Die nächste Runde der Friedensgespräche im Syrien-Konflikt soll derweil am kommenden Donnerstag beginnen. Die ersten Teilnehmer der indirekten Gespräche würden bereits am Mittwoch eintreffen, andere würden erst in den folgenden Tagen erwartet, sagte der UN-Sondergesandte Staffan de Mistura der arabischsprachigen Zeitung "Al-Hayat".

Nimmt die Opposition teil?

Eine erste Gesprächsrunde zwischen Regierung und Opposition war Anfang Februar ergebnislos abgebrochen worden, nachdem die Regierungstruppen und ihre russischen Verbündeten eine Großoffensive auf die nördliche Großstadt Aleppo gestartet hatten. Diese war erst durch die Feuerpause gestoppt worden.

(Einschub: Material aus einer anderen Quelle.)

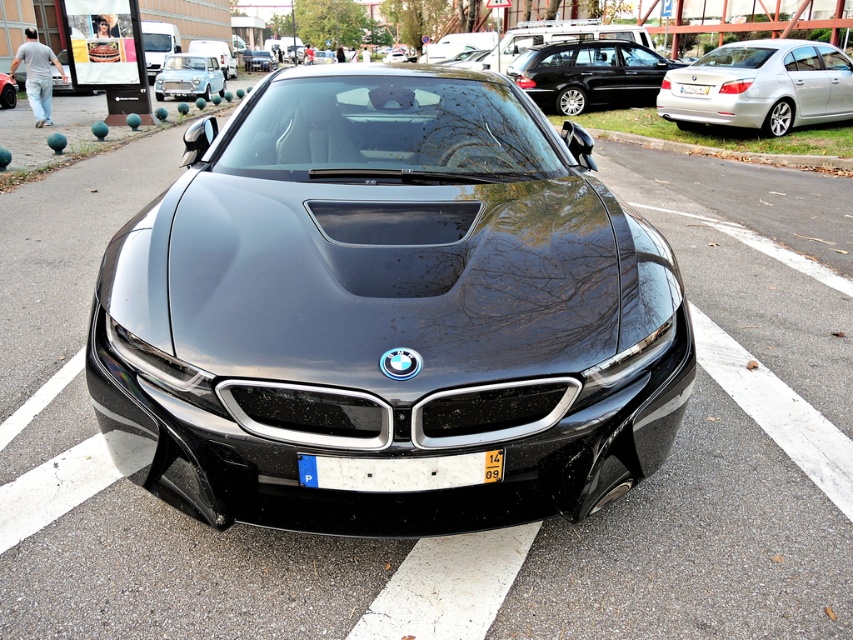 Question: Which point appears closest to the camera in this image?

Choices:
 (A) (416, 490)
 (B) (192, 92)
 (C) (660, 74)

Answer: (A)

Question: Which of the following is the closest to the observer?

Choices:
 (A) metallic silver sedan at center
 (B) light blue metallic sedan at upper left

Answer: (B)

Question: Is metallic silver sedan at center smaller than yellow matte license plate at center?

Choices:
 (A) yes
 (B) no

Answer: (B)

Question: Considering the real-world distances, which object is farthest from the light blue metallic sedan at upper left?

Choices:
 (A) glossy black car at center
 (B) silver metallic sedan at upper right
 (C) shiny black sedan at center

Answer: (B)

Question: Can you confirm if silver metallic sedan at upper right is positioned above white plastic license plate at center?

Choices:
 (A) yes
 (B) no

Answer: (A)

Question: Does white plastic license plate at center have a lesser width compared to glossy black car at center?

Choices:
 (A) yes
 (B) no

Answer: (A) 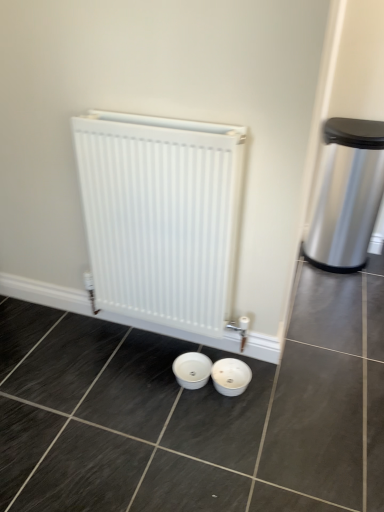 Find the location of a particular element. This screenshot has height=512, width=384. white glossy basin at center is located at coordinates (231, 376).

What do you see at coordinates (161, 216) in the screenshot? I see `white matte radiator at center` at bounding box center [161, 216].

What are the coordinates of `white glossy basin at center` in the screenshot? It's located at (231, 376).

At what (x,y) coordinates should I click in order to perform the action: click on waste container above the white glossy basin at center (from the image's perspective). Please return your answer as a coordinate pair (x, y). Looking at the image, I should click on (346, 194).

From the image's perspective, is white glossy basin at center located above or below polished stainless steel trash can at right?

white glossy basin at center is situated lower than polished stainless steel trash can at right in the image.

Considering the relative sizes of white glossy basin at center and polished stainless steel trash can at right in the image provided, is white glossy basin at center thinner than polished stainless steel trash can at right?

Indeed, white glossy basin at center has a lesser width compared to polished stainless steel trash can at right.

Does white glossy basin at center come behind polished stainless steel trash can at right?

No, white glossy basin at center is in front of polished stainless steel trash can at right.

Which object is further away from the camera, white glossy basin at center or white matte radiator at center?

white glossy basin at center is more distant.

Does point (240, 377) appear closer or farther from the camera than point (187, 263)?

Point (240, 377).

Between white glossy basin at center and white matte radiator at center, which one has less height?

Standing shorter between the two is white glossy basin at center.

From a real-world perspective, is white glossy basin at center on top of white matte radiator at center?

Actually, white glossy basin at center is physically below white matte radiator at center in the real world.

Considering the relative sizes of white matte radiator at center and white glossy basin at center in the image provided, is white matte radiator at center shorter than white glossy basin at center?

No.

From the image's perspective, is white matte radiator at center above or below white glossy basin at center?

white matte radiator at center is above white glossy basin at center.

Is white matte radiator at center wider or thinner than white glossy basin at center?

In the image, white matte radiator at center appears to be more narrow than white glossy basin at center.

Based on their sizes in the image, would you say white matte radiator at center is bigger or smaller than white glossy basin at center?

Considering their sizes, white matte radiator at center takes up more space than white glossy basin at center.

Is point (335, 247) farther from camera compared to point (240, 385)?

That is True.

Between polished stainless steel trash can at right and white glossy basin at center, which one has less height?

white glossy basin at center is shorter.

Is polished stainless steel trash can at right surrounding white glossy basin at center?

No, white glossy basin at center is located outside of polished stainless steel trash can at right.

Based on their positions, is polished stainless steel trash can at right located to the left or right of white glossy basin at center?

polished stainless steel trash can at right is to the right of white glossy basin at center.

Who is shorter, polished stainless steel trash can at right or white matte radiator at center?

With less height is polished stainless steel trash can at right.

Is polished stainless steel trash can at right in front of white matte radiator at center?

No, polished stainless steel trash can at right is further to the viewer.

Visually, is polished stainless steel trash can at right positioned to the left or to the right of white matte radiator at center?

Clearly, polished stainless steel trash can at right is on the right of white matte radiator at center in the image.

You are a GUI agent. You are given a task and a screenshot of the screen. Output one action in this format:
    pyautogui.click(x=<x>, y=<y>)
    Task: Click on the waste container above the white matte radiator at center (from the image's perspective)
    The height and width of the screenshot is (512, 384).
    Given the screenshot: What is the action you would take?
    pyautogui.click(x=346, y=194)

Can you confirm if white matte radiator at center is taller than polished stainless steel trash can at right?

Indeed, white matte radiator at center has a greater height compared to polished stainless steel trash can at right.

From the image's perspective, does white matte radiator at center appear lower than polished stainless steel trash can at right?

Yes, from the image's perspective, white matte radiator at center is beneath polished stainless steel trash can at right.

Is point (84, 192) closer or farther from the camera than point (351, 191)?

Point (84, 192).

Does white matte radiator at center have a larger size compared to polished stainless steel trash can at right?

Actually, white matte radiator at center might be smaller than polished stainless steel trash can at right.

The width and height of the screenshot is (384, 512). Identify the location of waste container on the right of white glossy basin at center. (346, 194).

Where is `basin that is below the white matte radiator at center (from the image's perspective)`? The image size is (384, 512). basin that is below the white matte radiator at center (from the image's perspective) is located at coordinates (231, 376).

From the picture: Based on their spatial positions, is white matte radiator at center or white glossy basin at center further from polished stainless steel trash can at right?

white glossy basin at center is positioned further to the anchor polished stainless steel trash can at right.

Estimate the real-world distances between objects in this image. Which object is further from white matte radiator at center, polished stainless steel trash can at right or white glossy basin at center?

polished stainless steel trash can at right lies further to white matte radiator at center than the other object.

Based on the photo, estimate the real-world distances between objects in this image. Which object is further from white glossy basin at center, white matte radiator at center or polished stainless steel trash can at right?

polished stainless steel trash can at right lies further to white glossy basin at center than the other object.

Estimate the real-world distances between objects in this image. Which object is further from white matte radiator at center, white glossy basin at center or polished stainless steel trash can at right?

polished stainless steel trash can at right is positioned further to the anchor white matte radiator at center.

Considering their positions, is white glossy basin at center positioned closer to polished stainless steel trash can at right than white matte radiator at center?

Based on the image, white matte radiator at center appears to be nearer to polished stainless steel trash can at right.

Based on their spatial positions, is polished stainless steel trash can at right or white matte radiator at center further from white glossy basin at center?

polished stainless steel trash can at right is positioned further to the anchor white glossy basin at center.

Locate an element on the screen. The height and width of the screenshot is (512, 384). basin situated between white matte radiator at center and polished stainless steel trash can at right from left to right is located at coordinates (x=231, y=376). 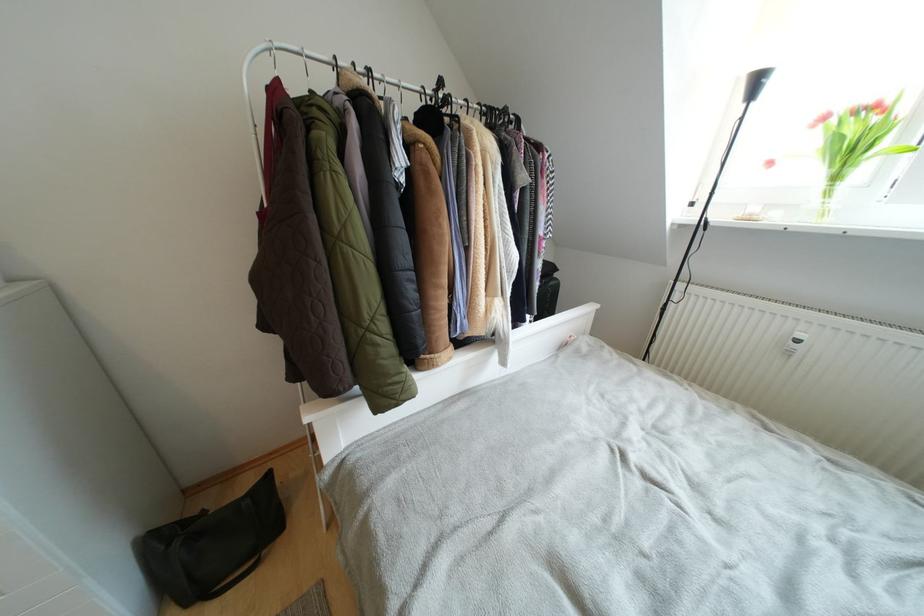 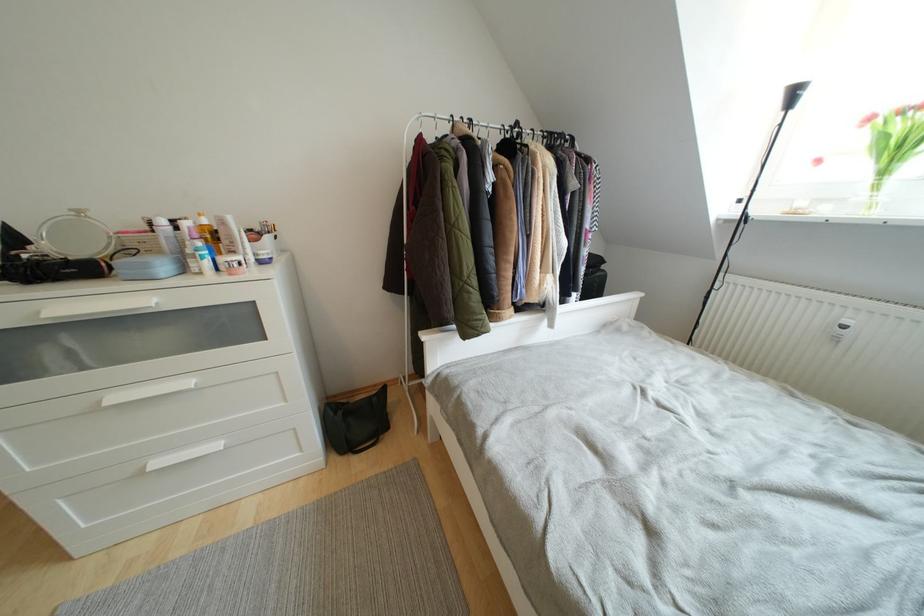 The point at (805,339) is marked in the first image. Where is the corresponding point in the second image?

Es ist aber unklar, ob die syrische Opposition an den Verhandlungen teilnehmen wird. Das Hohe Verhandlungskomitee, in dem sich auf Drängen Saudi-Arabiens mehrere dutzend Oppositions- und Rebellengruppen zusammengeschlossen haben, erklärte, die Bedingungen für eine Teilnahme seien derzeit nicht erfüllt. Das Oppositionsbündnis fordert die Freilassung von Gefangenen und freien Zugang für Hilfsorganisationen.

Saudi-Arabiens Außenminister Adel al-Dschubeir bekräftigte derweil die Position seines Landes, wonach der syrische Machthaber Baschar al-Assad schon zu Beginn einer Übergangsphase abtreten müsse. "Für uns ist völlig klar, dass er zu Beginn des Übergangsprozesses gehen muss, nicht am Ende", sagte al-Dschubeir bei einem Besuch in Paris. Der Plan sei, dass Assad die Macht an eine Übergangsregierung übergebe und gehe.